:: Description of the task ::
Begin at the line containing "オフィスワーク・事務系" and end at the final line of the entries. Please reproduce those lines exactly.

___

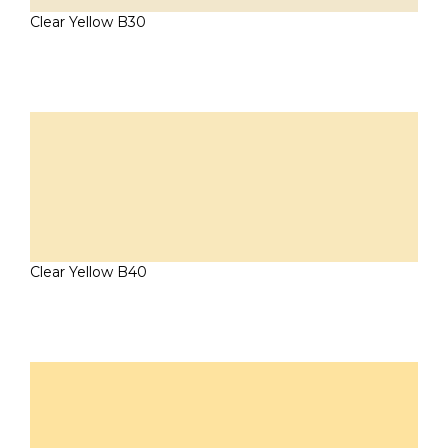
Clear Yellow B30
Clear Yellow B40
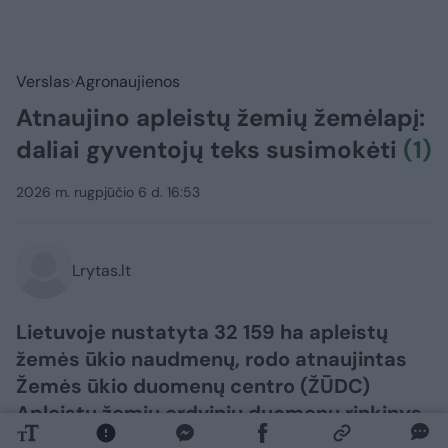
Verslas
Agronaujienos
Atnaujino apleistų žemių žemėlapį:
daliai gyventojų teks susimokėti
(1)
2026 m. rugpjūčio 6 d. 16:53
Lrytas.lt
Lietuvoje nustatyta 32 159 ha apleistų
žemės ūkio naudmenų, rodo atnaujintas
Žemės ūkio duomenų centro (ŽŪDC)
Apleistų žemių erdvinių duomenų rinkinys.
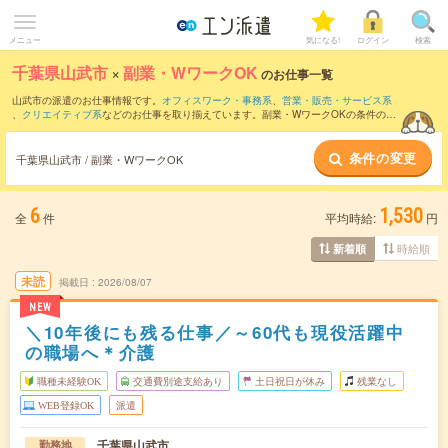
メニュー
気になる!
ログイン
検索
千葉県山武市
×
副業・WワークOK
のお仕事一覧
山武市の派遣のお仕事情報です。
オフィスワーク・事務系
、
営業・販売・サービス系
、
クリエイティブ系
などのお仕事を取り揃えています。副業・WワークOKの条件の他
に、
交通費別途支給あり
、
職種未経験OK
、
友だちと一緒の応募OK
などのこだわり条
件も取り揃えています。
条件の変更
千葉県山武市 / 副業・WワークOK
6
1,530
全
件
平均時給:
円
時給順
新着順
未読
掲載日
2026/08/07
NEW
＼10年後にも残る仕事／～60代も現役活躍中
の職場へ＊介護
職種未経験OK
交通費別途支給あり
土日祝日が休み
残業なし
WEB登録OK
派遣
千葉県山武市
勤務地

___

:: Response box ::
オフィスワーク・事務系
、
営業・販売・サービス系
、
クリエイティブ系
などのお仕事を取り揃えています。副業・WワークOKの条件の他
に、
交通費別途支給あり
、
職種未経験OK
、
友だちと一緒の応募OK
などのこだわり条
件も取り揃えています。
条件の変更
千葉県山武市 / 副業・WワークOK
6
1,530
全
件
平均時給:
円
時給順
新着順
未読
掲載日
2026/08/07
NEW
＼10年後にも残る仕事／～60代も現役活躍中
の職場へ＊介護
職種未経験OK
交通費別途支給あり
土日祝日が休み
残業なし
WEB登録OK
派遣
千葉県山武市
勤務地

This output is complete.